Three suspects were detained by localpolice. After discussions within the community, six more local menconfessed to the attack and agreed to refurbish the burnt-outfarmhouse at their own expense. The nine men appeared in court in January. Eight were put on threeyears’ probation, and charges against the ninth were dropped. TalasCopper Gold withdrew its compensation claim and has hosted the menat the camp as they rebuild the farmhouse.

David Grant, general director for Gold Fields Kyrgyzstan, said thatresolution of this conflict, including rebuilding the house, was “astrong, visible sign of reconciliation, which indicates that thisproject has much more positive times ahead”. Holland said he believed environmental concerns were the root oflocal opposition, even though some mining executives in Kyrgyzstanhave blamed officials for whipping up anti-mining sentiment forpolitical gain. “We don’t believe there’s any clandestine objective to drive peopleout. There’s genuine concern: it’s a pristine area and they want tomake sure mining is done responsibly,” he said in a telephoneinterview from Bishkek after meeting the president.

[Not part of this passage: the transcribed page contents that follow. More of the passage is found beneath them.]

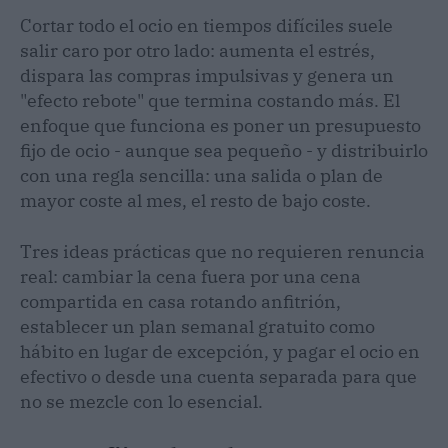
Cortar todo el ocio en tiempos difíciles suele
salir caro por otro lado: aumenta el estrés,
dispara las compras impulsivas y genera un
"efecto rebote" que termina costando más. El
enfoque que funciona es poner un presupuesto
fijo de ocio - aunque sea pequeño - y distribuirlo
con una regla sencilla: una salida o plan de
mayor coste al mes, el resto de bajo coste.
Tres ideas prácticas que no requieren renuncia
real: cambiar la cena fuera por una cena
compartida en casa rotando anfitrión,
establecer un plan semanal gratuito como
hábito en lugar de excepción, y pagar el ocio en
efectivo o desde una cuenta separada para que
no se mezcle con lo esencial.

“People have been opposed to mining because they haven’t understoodthe benefits,” he said. “It’s a fledgling industry in thiscountry.” The example to follow in Kyrgyzstan, said Holland, was the CerroCorona mine in Peru. Gold Fields built the mine in the volatileregion of Cajamarca, where mass protests have stalled NewmontMining’s $4.8 billion Minas Conga project. “It took two years of detailed collaboration and discussion,”Holland said.

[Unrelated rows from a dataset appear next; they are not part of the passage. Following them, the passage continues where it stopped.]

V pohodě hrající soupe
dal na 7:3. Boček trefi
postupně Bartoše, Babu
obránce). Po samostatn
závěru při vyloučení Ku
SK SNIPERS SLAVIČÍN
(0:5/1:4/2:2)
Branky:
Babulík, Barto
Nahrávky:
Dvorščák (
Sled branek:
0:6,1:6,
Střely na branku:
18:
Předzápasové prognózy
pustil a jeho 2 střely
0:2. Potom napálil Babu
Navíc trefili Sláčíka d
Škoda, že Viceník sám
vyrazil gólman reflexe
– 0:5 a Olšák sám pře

“We’ve trained a lot of people who are operating themine for us. We used a lot of local contractors to help build themine.” ENVY At Taldybulak, the most prospective of its four licence areas,Talas Copper Gold will drill holes to a depth of 800 metres, up tothree times deeper than the Soviets ever searched. A scoping study released in 2010 envisages an open-pit mine thatwould produce a copper, gold and molybdenum concentrate. The totalestimated resource is 11.7 million ounces of gold equivalent,although these resources are not proven. Pensioner Erkinbek Malayev chairs the committee formed this year torepresent the community’s interests and act as a go-between withthe company.

While agreeing to drilling, he is not convinced a minewill be in the best interests of the village. “It’s not worth continuing this project if it harms the village,”he said. “People are thinking of their children and how they willlive.” But many in Kyrgyzstan see mining as the quickest route out ofpoverty for an economy subsidised by cash sent home by hundreds ofthousands of migrant workers. Per capita GDP is less than a tenthof that in oil-rich neighbour Kazakhstan. “If the people decide Kyrgyzstan has no other route to development,we need to do this.